Interest rates for second charge mortgages at the time this guide was produced in September 2014 start at 4.95 per cent based on a lifetime Bank of England base rate tracker. Deals are available over terms from three to 30 years.

Mr Tristram says: “The industry is not solely driven by a credit score so you can now find rates from as low as 4.95 per cent available to clients who would not necessarily be able to benefit from the lowest rates in the first charge mortgage market.

“There are numerous lenders offering fixed rates, without any additional tie-ins or redemption penalties.”

There are many pros of a second charge mortgage for consumers and financial advisers to consider, says Alan Cleary, managing director of Precise Mortgages.

In many cases Mr Cleary says it may well now be cheaper for the borrower to raise money by using a second charge loan rather than remortgaging their first charge loan.

Also, Mr Cleary says second charge loans are available over terms of up to 30 years or can be tied to the term of the first charge mortgage; so for some borrowers this flexibility is the key benefit of this type of finance.

The main downside of second charge mortgages he points out is the same as when applying for any mortgage product: if the borrower cannot repay the loan there is a risk they may lose the property.

Steve Walker, managing director of Promise Solutions, says the main downside of a secured loan is that the rates tend to be higher than mortgage rates, but he concedes the gap has narrowed considerably.

Mr Walker says: “The upsides of a secured loan are numerous including more generous affordability calculations, easier income proof for self-employed, an appetite to help borrowers with light or heavy adverse credit and a more common sense approach to older borrowers, unusual loan purposes or property constructions.

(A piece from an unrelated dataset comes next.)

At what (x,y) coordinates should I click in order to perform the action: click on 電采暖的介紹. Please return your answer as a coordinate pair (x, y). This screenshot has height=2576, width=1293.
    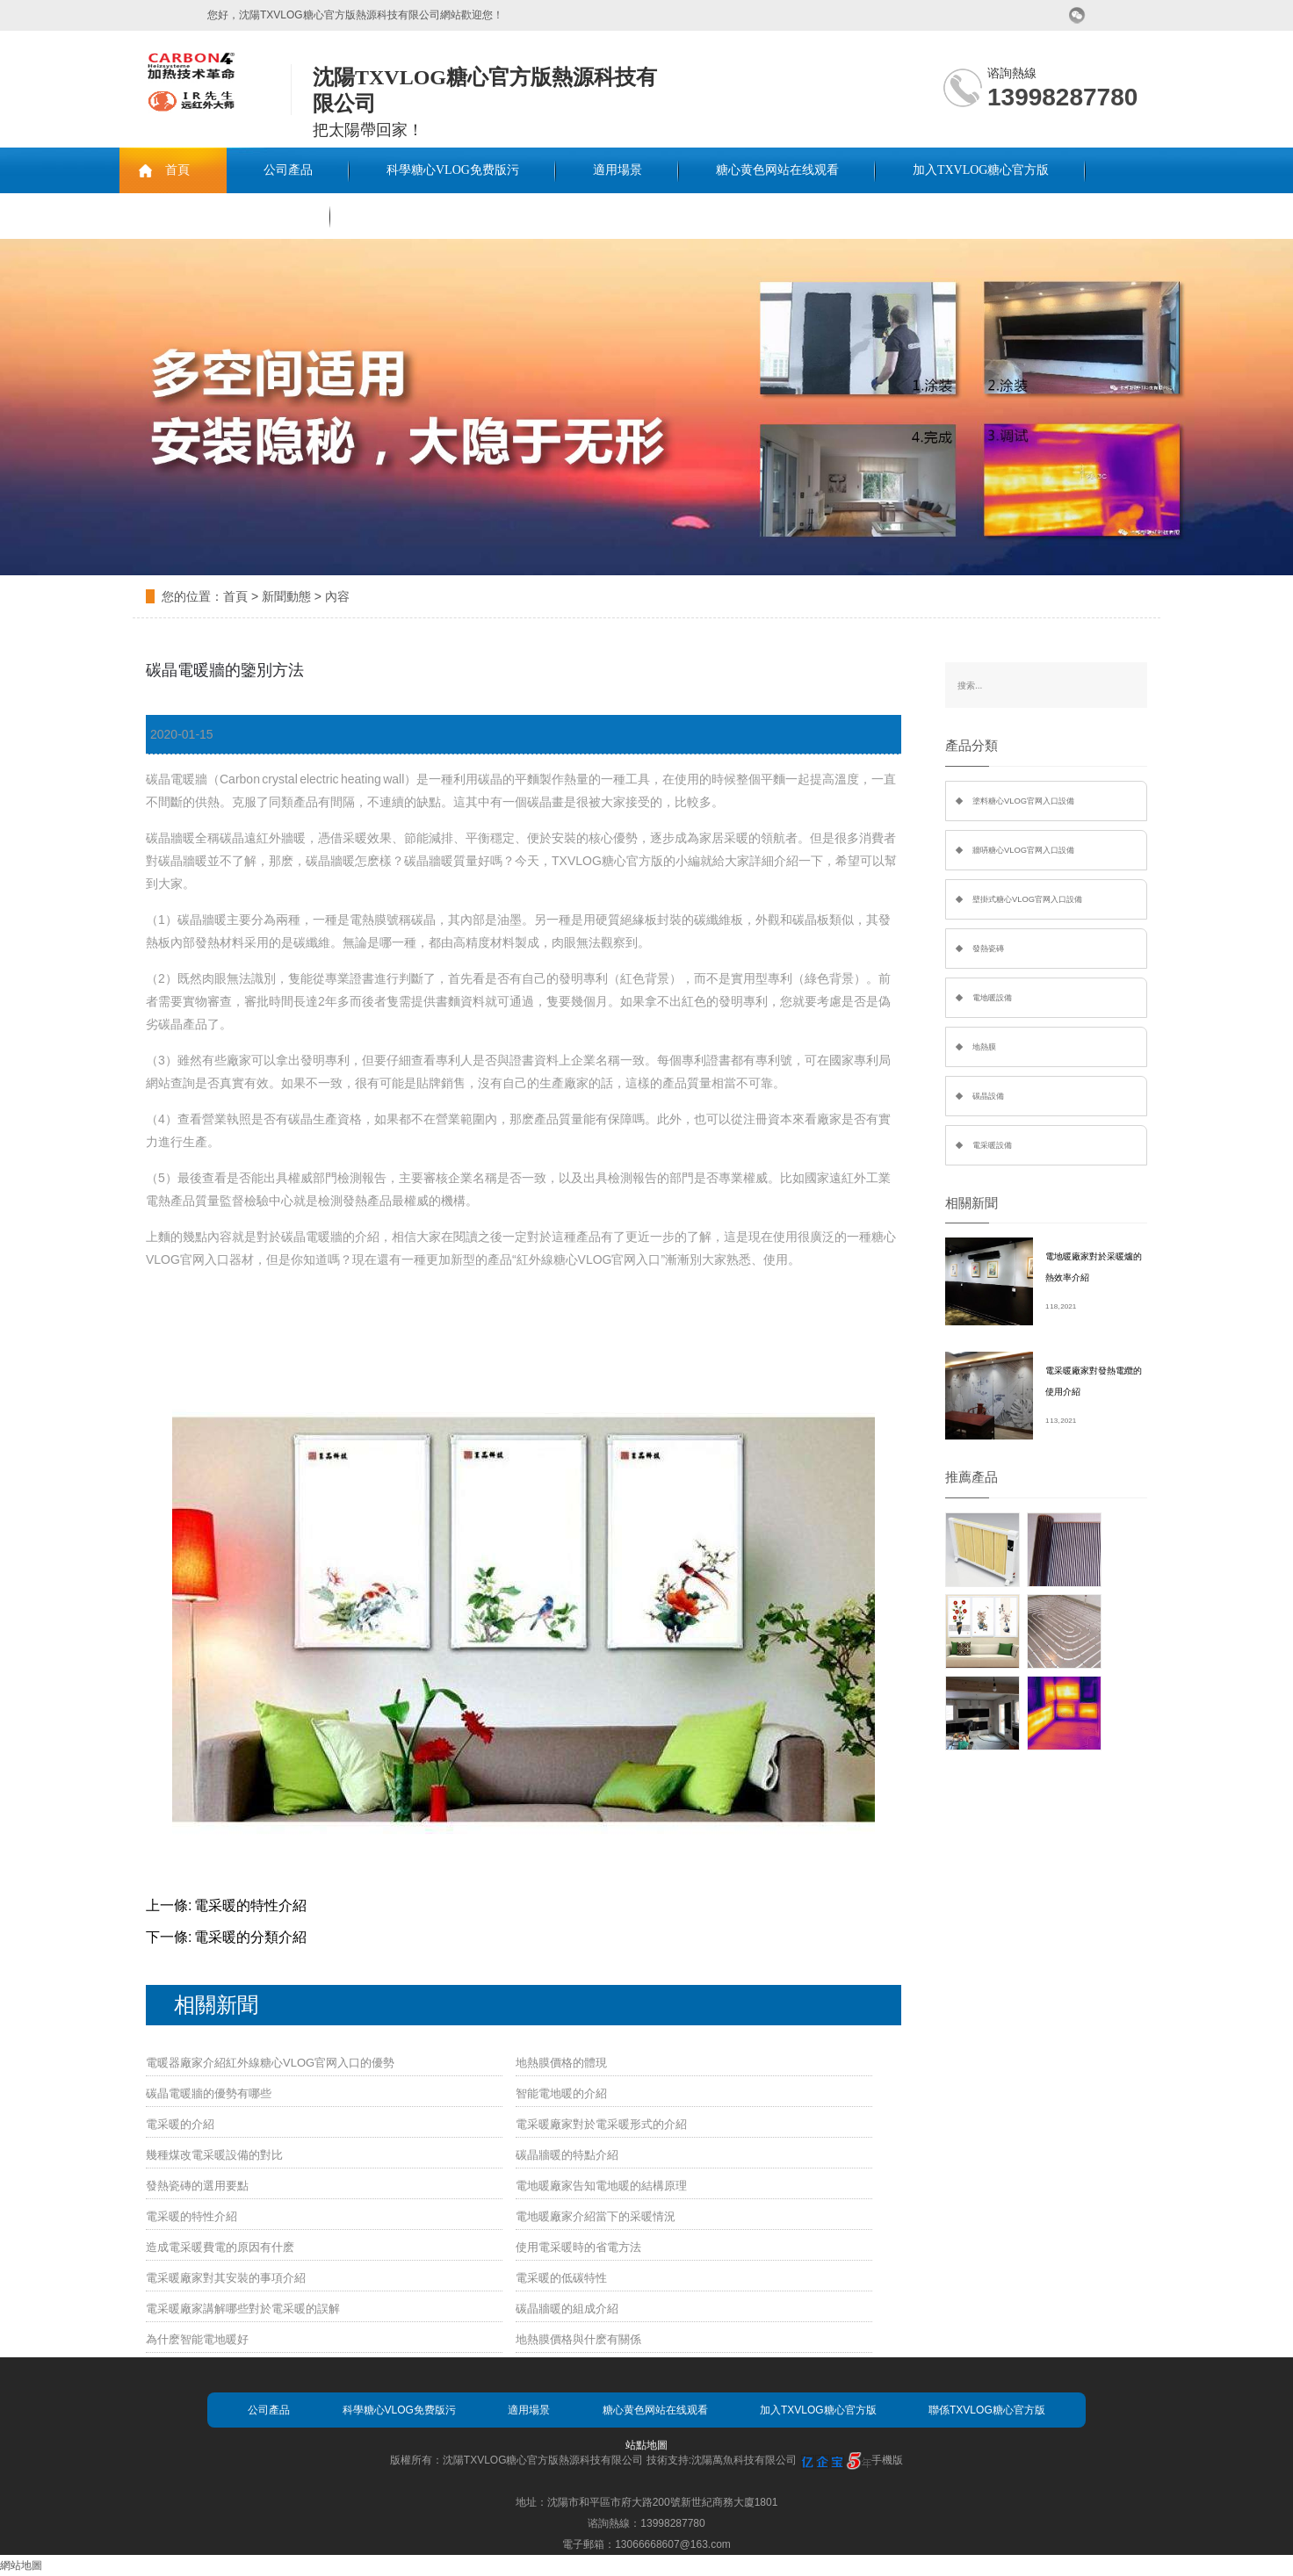
    Looking at the image, I should click on (180, 2124).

“Another popular niche is for buy-to-let properties where first and second charges are available with affordability based on just the rental income without supplementary income being required. Arrears and county court judgements (CCJs) are accepted and ex-pats are also catered for.

“This doesn’t mean secured loans are just for tricky cases and more loans are now geared towards prime borrowers with rates around 5 per cent where all arrears, CCJs and defaults’ can be ignored if they are over 12-months-old.”

Regulated second charge mortgages can also be completed quickly these days, Mr Walker adds, and do not have large redemption fees. Often redemption penalties are set at just one month’s interest plus payment of current month.

Clearly fees are a key consideration in the current second charge mortgage market. Mark Fry, managing director of Colonial Secured Loans, says the Consumer Credit Act dictates the maximum upfront fee a broker can charge a client for a second charge loan is £5.

As a result, Mr Fry says a fee is normally added to the loan which covers the brokers processing costs. These costs can include a valuation, consent from first mortgagee, land registry costs, credit searches and so on.

He adds the processing costs can be significant meaning that sometimes a large fee needs to be added to the loan.